# Reiherschreck



## hunny (8. Sep. 2011)

Hallo Leute,
es scheint so als wenn ein __ Fischreiher bei mir zum Früstück war evil:evil

Was haltet ihr von diesne Dingern:
http://www.ebay.de/itm/Katzenschrec...rten_Garten_Teich_Zubehör&hash=item43a92904f4

ob das wohl funktioniert?

Grüße Volker


----------



## anr2000 (8. Sep. 2011)

*AW: Reiherschreck*

Hallo Volker,

ich hatte so ein Gerät zwar noch nicht im Einsatz, aber ich könnte mir gut vorstellen,
dass es funktioniert. Pass aber auf, dass Du nicht nass wirst.

Gruss Andreas


----------



## hunny (8. Sep. 2011)

*AW: Reiherschreck*

Ich glaube auch das das funzen wird, wo ich nur bedenken habe ist, das es mit Batterien läuft. Die werden wahrscheinlich nicht lange durchhalten :?


----------



## sante (8. Sep. 2011)

*AW: Reiherschreck*

Hallo

ich hab den scarecrow im einsatz und bin sehr zufrieden mit dem teil, jedenfalls machen die katzen jetzt einen großen bogen um den teich. man sollte nur bevor man an den teich tritt das teil abstellen. laut beschreibung hält die batterie ein jahr durch.


----------



## Ulli (8. Sep. 2011)

*AW: Reiherschreck*

Hallo Volker,

ich habe seit ca. 1 Jahr ein ähnliches Modell von einem anderen Hersteller (Westfalia) im Einsatz und das funktioniert sehr gut. Die Positionierung ist ganz wichtig, so dass man ohne nass zu werden hinkommt und der __ Reiher auch erfasst wird, wenn er sich blicken lässt.
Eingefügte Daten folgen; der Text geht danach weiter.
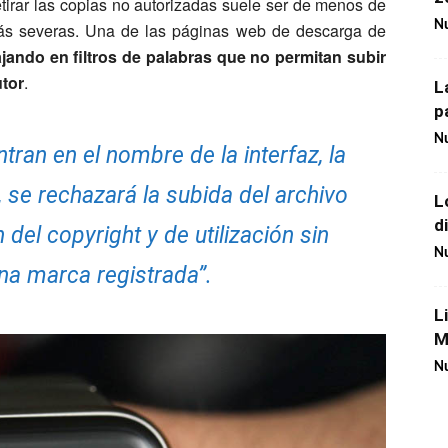
tirar las copias no autorizadas suele ser de menos de
Nu
ás severas. Una de las páginas web de descarga de
ajando en filtros de palabras que no permitan subir
tor
.
L
p
Nu
ran en el nombre de la interfaz, la
, se rechazará la subida del archivo
L
d
del copyright y de utilización sin
Nu
na marca registrada”.
L
M
Nu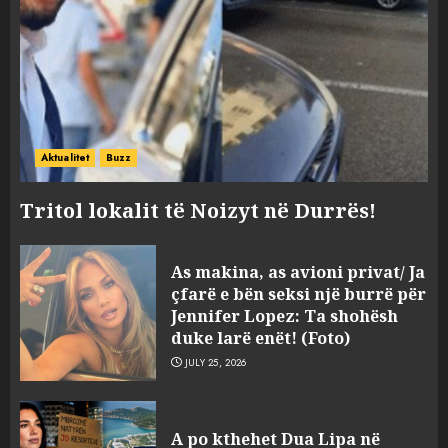
Aktualitet
Buzz
Tritol lokalit të Noizyt në Durrës!
As makina, as avioni privat/ Ja
çfarë e bën seksi një burrë për
Jennifer Lopez: Ta shohësh
duke larë enët! (Foto)
JULY 25, 2026
“Kthehu në Shqipëri”/ Sulm
racist në rrjetet sociale ndaj
A po kthehet Dua Lipa në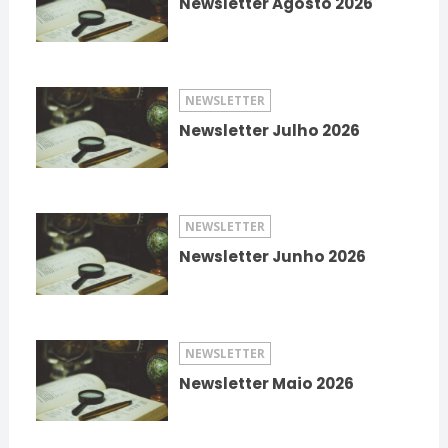
Newsletter Agosto 2026
NEWSLETTER
Newsletter Julho 2026
NEWSLETTER
Newsletter Junho 2026
NEWSLETTER
Newsletter Maio 2026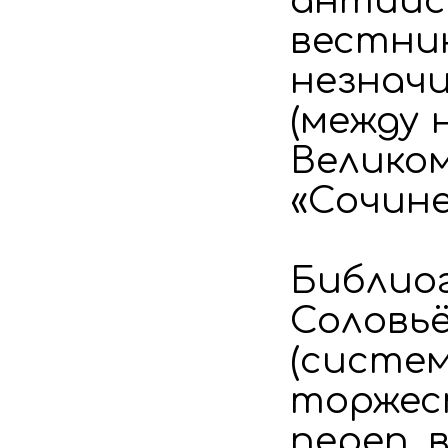
антиис
вестник»
незнач
(между 
Великом
«Сочинен
Библио
Соловьё
(систем
торжеств
переп. 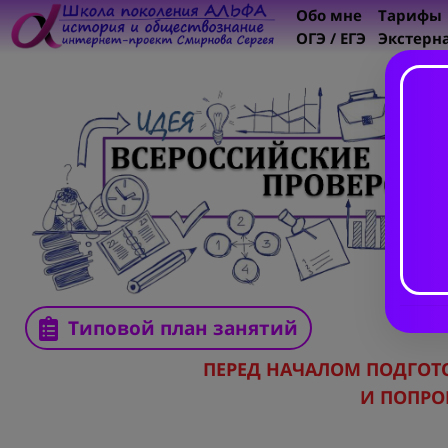
Обо мне
Тарифы
ОГЭ / ЕГЭ
Экстерн
Типовой план занятий
ПЕРЕД НАЧАЛОМ ПОДГО
И ПОПРО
Die Batterien hielten bei mir ca. 4 Monate, mittlerweile habe ich auf ein Netzteil umgerüstet, das ich mit Fernbedienung ein- und ausschalten kann, ist aber reine Bequemlichkeit von mir...

Viele Grüße
Ulli


----------



## hunny (9. Sep. 2011)

*AW: Reiherschreck*

Hi Ulli,
das hört sich doch schon mal gut an! Habe das Teil gekauft! 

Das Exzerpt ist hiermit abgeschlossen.